══ AVAILABLE DATA ══

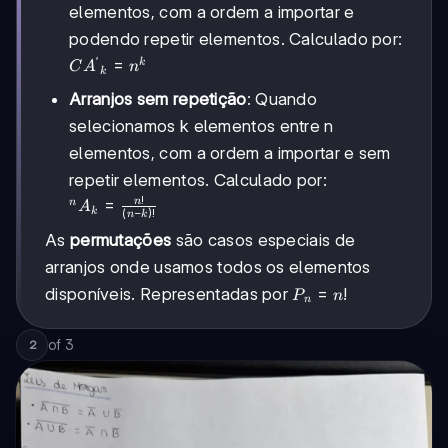
elementos, com a ordem a importar e
podendo repetir elementos. Calculado por:
′
{CA^{\prime}}_{k}=n^k
=
k
C
A
n
k
Arranjos sem repetição
: Quando
selecionamos k elementos entre n
elementos, com a ordem a importar e sem
repetir elementos. Calculado por:
!
^{n}A_k=\frac{n!}
=
n
n
A
k
(
−
)!
n
k
{(n-k)!}
As
permutações
são casos especiais de
arranjos onde usamos todos os elementos
P_{n}=n!
=
!
disponíveis. Representadas por
P
n
n
of
3
2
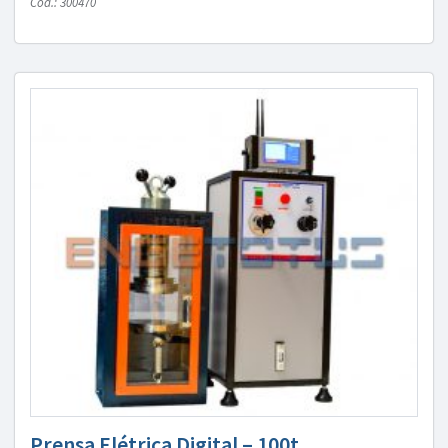
Cód.: 300470
Prensa Elétrica Digital – 100t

═══

# WHAT THE EXERCISE ASKS:
The entries above should be written out in full, and any picture in them left out.

# RESPONSE:
elementos, com a ordem a importar e
podendo repetir elementos. Calculado por:
′
{CA^{\prime}}_{k}=n^k
=
k
C
A
n
k
Arranjos sem repetição
: Quando
selecionamos k elementos entre n
elementos, com a ordem a importar e sem
repetir elementos. Calculado por:
!
^{n}A_k=\frac{n!}
=
n
n
A
k
(
−
)!
n
k
{(n-k)!}
As
permutações
são casos especiais de
arranjos onde usamos todos os elementos
P_{n}=n!
=
!
disponíveis. Representadas por
P
n
n
of
3
2
Cód.: 300470
Prensa Elétrica Digital – 100t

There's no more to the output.